After an eternity of the begging to her (and where had she gone, last night, while he was being mangled by that stupid girl? She hadn’t even come in to help), he gave up and considered his situation. Perhaps his only option was to try and reintegrate his scattered parts, at least enough so that he could move around. He strained to the limits of his will, tried to strain beyond them, and for a second he felt a glimmer of hope as he thought the molecules of the shattered corpse were pulling themselves back together. And he had done it before, when Faustine was looking down at him, hadn’t he? All he had to do was try, imagine himself whole with every fiber of his being.

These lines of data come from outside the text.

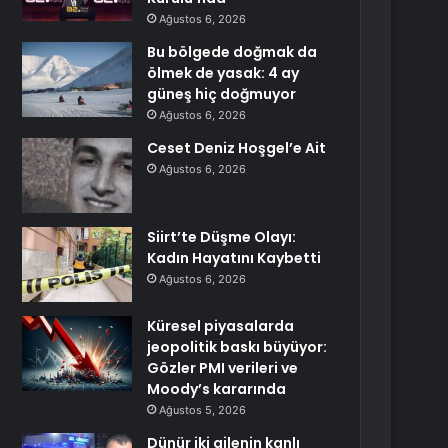
Ağustos 6, 2026
Bu bölgede doğmak da
ölmek de yasak: 4 ay
güneş hiç doğmuyor
Ağustos 6, 2026
Ceset Deniz Hoşgel’e Ait
Ağustos 6, 2026
Siirt’te Düşme Olayı:
Kadın Hayatını Kaybetti
Ağustos 6, 2026
Küresel piyasalarda
jeopolitik baskı büyüyor:
Gözler PMI verileri ve
Moody’s kararında
Ağustos 5, 2026
Dünür iki ailenin kanlı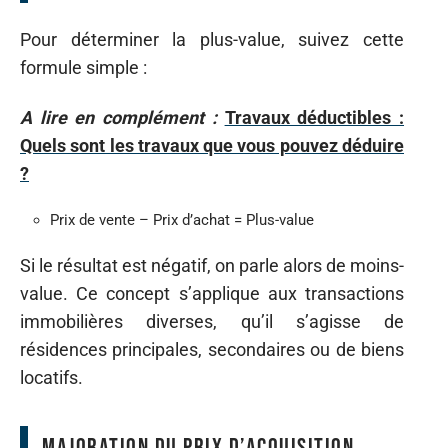
Pour déterminer la plus-value, suivez cette
formule simple :
A lire en complément :
Travaux déductibles :
Quels sont les travaux que vous pouvez déduire
?
Prix de vente – Prix d’achat = Plus-value
Si le résultat est négatif, on parle alors de moins-
value. Ce concept s’applique aux transactions
immobilières diverses, qu’il s’agisse de
résidences principales, secondaires ou de biens
locatifs.
Majoration du prix d’acquisition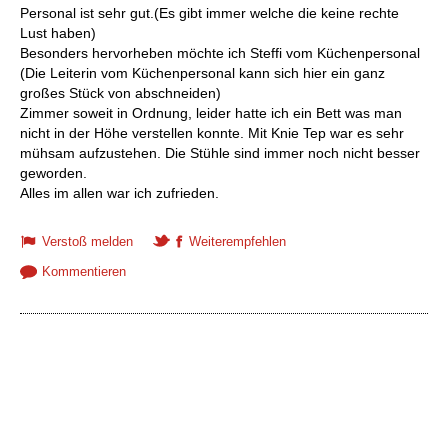
Personal ist sehr gut.(Es gibt immer welche die keine rechte
Lust haben)
Besonders hervorheben möchte ich Steffi vom Küchenpersonal
(Die Leiterin vom Küchenpersonal kann sich hier ein ganz
großes Stück von abschneiden)
Zimmer soweit in Ordnung, leider hatte ich ein Bett was man
nicht in der Höhe verstellen konnte. Mit Knie Tep war es sehr
mühsam aufzustehen. Die Stühle sind immer noch nicht besser
geworden.
Alles im allen war ich zufrieden.
Verstoß melden
Weiterempfehlen
Kommentieren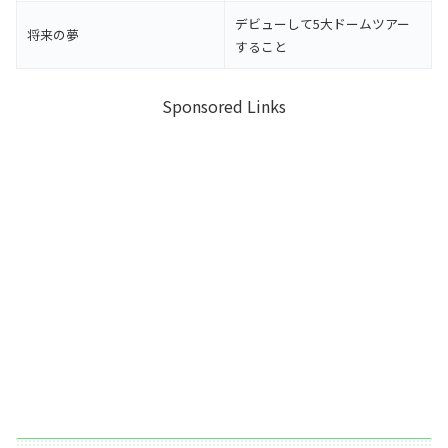
デビューして5大ドームツアー
将来の夢
すること
Sponsored Links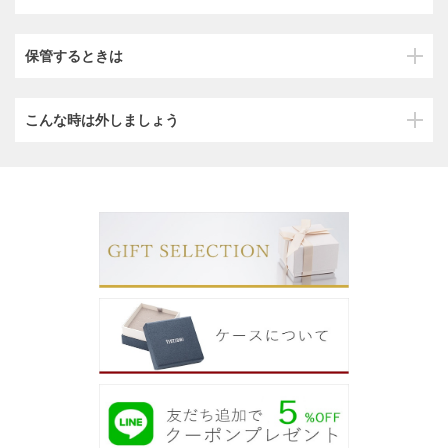
保管するときは
こんな時は外しましょう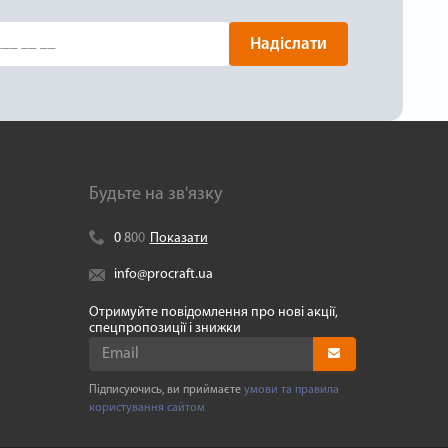
Надіслати
Будьте на зв'язку
0
8
0
0
Показати
info@procraft.ua
Отримуйте повідомлення про нові акції,
спецпропозиції і знижки
Підписуючись, ви приймаєте
умови та правила
користування сайтом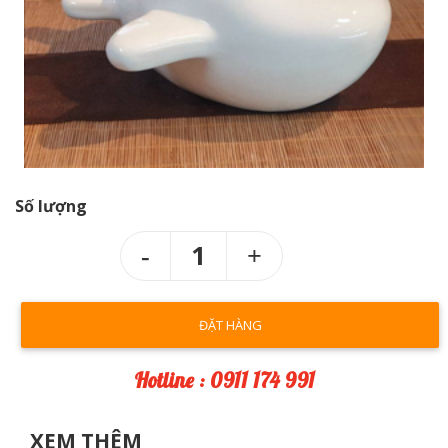
Số lượng
1
ĐẶT HÀNG
Hotline : 0911 174 991
XEM THÊM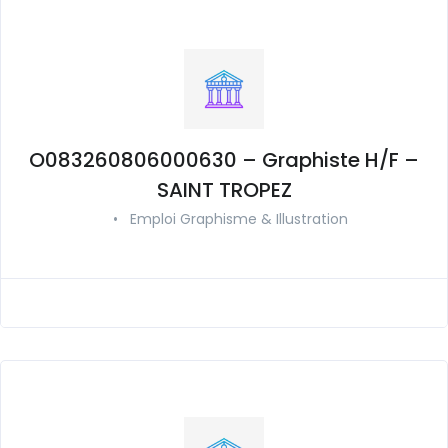
O083260806000630 – Graphiste H/F –
SAINT TROPEZ
•
Emploi Graphisme & Illustration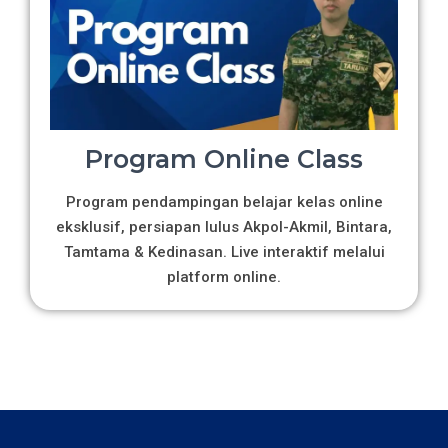
Program Online Class
Program pendampingan belajar kelas online
eksklusif, persiapan lulus Akpol-Akmil, Bintara,
Tamtama & Kedinasan. Live interaktif melalui
platform online.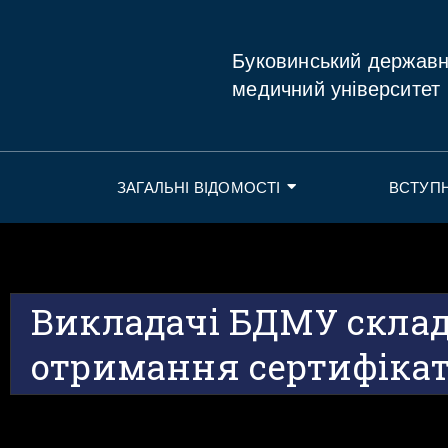
Буковинський держав
медичний університет
ЗАГАЛЬНІ ВІДОМОСТІ
ВСТУП
Викладачі БДМУ склад
отримання сертифікат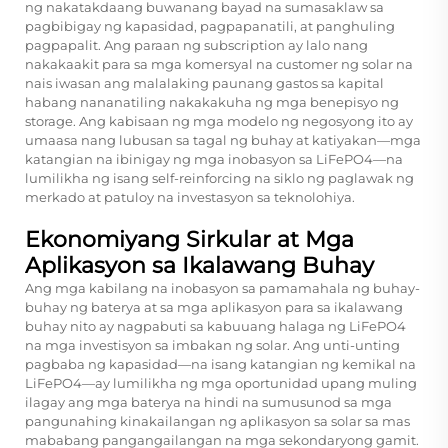
ng nakatakdaang buwanang bayad na sumasaklaw sa
pagbibigay ng kapasidad, pagpapanatili, at panghuling
pagpapalit. Ang paraan ng subscription ay lalo nang
nakakaakit para sa mga komersyal na customer ng solar na
nais iwasan ang malalaking paunang gastos sa kapital
habang nananatiling nakakakuha ng mga benepisyo ng
storage. Ang kabisaan ng mga modelo ng negosyong ito ay
umaasa nang lubusan sa tagal ng buhay at katiyakan—mga
katangian na ibinigay ng mga inobasyon sa LiFePO4—na
lumilikha ng isang self-reinforcing na siklo ng paglawak ng
merkado at patuloy na investasyon sa teknolohiya.
Ekonomiyang Sirkular at Mga
Aplikasyon sa Ikalawang Buhay
Ang mga kabilang na inobasyon sa pamamahala ng buhay-
buhay ng baterya at sa mga aplikasyon para sa ikalawang
buhay nito ay nagpabuti sa kabuuang halaga ng LiFePO4
na mga investisyon sa imbakan ng solar. Ang unti-unting
pagbaba ng kapasidad—na isang katangian ng kemikal na
LiFePO4—ay lumilikha ng mga oportunidad upang muling
ilagay ang mga baterya na hindi na sumusunod sa mga
pangunahing kinakailangan ng aplikasyon sa solar sa mas
mababang pangangailangan na mga sekondaryong gamit.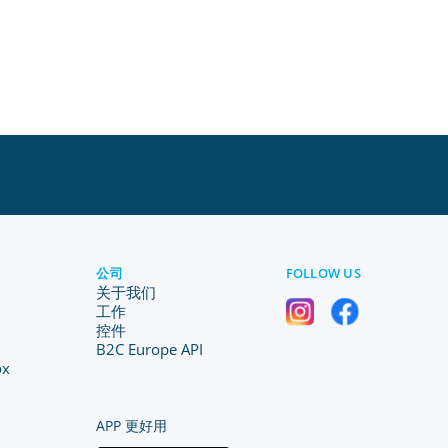
公司
FOLLOW US
关于我们
工作
控件
B2C Europe API
ox
APP 更好用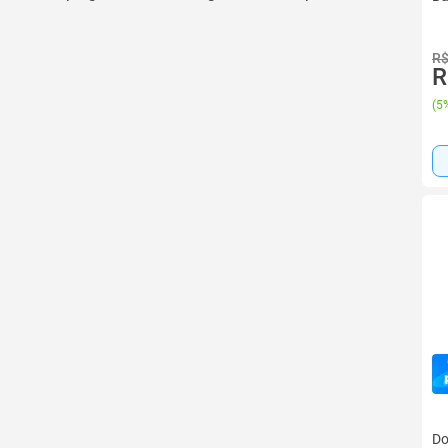
R$
R
(
5%
Do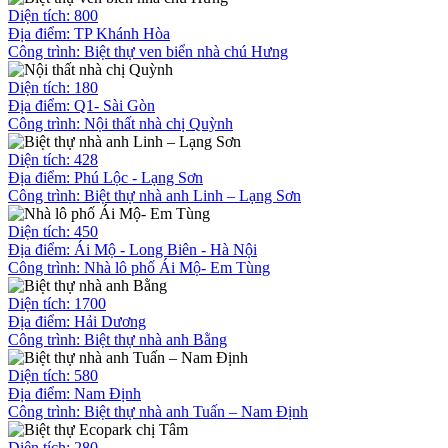
Diện tích: 800
Địa điểm: TP Khánh Hòa
Công trình:
Biệt thự ven biển nhà chú Hưng
Diện tích: 180
Địa điểm: Q1- Sài Gòn
Công trình:
Nội thất nhà chị Quỳnh
Diện tích: 428
Địa điểm: Phú Lộc - Lạng Sơn
Công trình:
Biệt thự nhà anh Linh – Lạng Sơn
Diện tích: 450
Địa điểm: Ái Mộ - Long Biên - Hà Nội
Công trình:
Nhà lô phố Ái Mộ- Em Tùng
Diện tích: 1700
Địa điểm: Hải Dương
Công trình:
Biệt thự nhà anh Bằng
Diện tích: 580
Địa điểm: Nam Định
Công trình:
Biệt thự nhà anh Tuấn – Nam Định
Diện tích: 280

Despite much struggle, he was unable to pull off any more than a few twitches of bone, a slight knitting of flayed skin. Sighing, he settled back into his misery. What would become of him now? Would he just lie here forever in this battered carcass, unable to escape? The proposition seemed more horrible than anything he could imagine. And the girl would never be back now, he was almost certain of that. Nick had taken her away and they had failed in their vague mission. Even in the unlikely event that the girl did return, what could he do to her in this pitiful state?

Lost in his thoughts, he at first failed to notice a peculiar lightness of feeling overtaking him, a sensation of a weight being lifted. By the time he realized what was happening, his incorporeal self was hovering somewhere near the ceiling, gazing down on the ruin his borrowed body had become. Had he been solid instead of spirit, he would have whooped with joy. He was out, he was free! He zoomed around the room a few times, testing his new liberty, reveling in the feel of his individual atoms stretching and contracting, invisibly, in the stinking room. How he loved the feeling of being out of a body; although his kind could not remain as pure spirit for long — they were as vulnerable as hermit crabs outside of their shells — he had always adored the sensation of being unencumbered by the clumsy limitations of human flesh. He felt at one with the universe.

Then he stopped to think. How could he be out? Surely he hadn’t done it himself; even after all his efforts, he wasn’t stupid enough to think he could have escaped against the will of the more powerful woman, his lord and master. He swished around the room again. Maybe his prayers had been heard, and the woman was allowing him the freedom to find another body, one that would be more suitable. He smiled with his non-existent lips. And if he chose a body of his own, perhaps the rotting and deterioration that had plagued his old skin would not be a factor. That was a definite plus. Besides that, Faustine would be unable to recognize him when she saw him again. Or her, he thought, overcome by the deliciousness of the idea. I could always inhabit a woman.

Excited by the prospect of a new flesh, he took a last glimpse at the body he’d vacated. When he’d gone and fetched a new skin, he thought, he should come and clean all that up. Let Nick and Faustine wonder what had happened to him, where he had gone. Let them think he’d still be shambling around in that broken-down housing. Let it be the rotting zombie that they were looking for. At the moment, he’d find the woman, then he’d find a new body, a nice one this time.

This decided, the dead man, now spirit and nothing more, dissipated his atoms sufficiently to pass through the door and out into the night.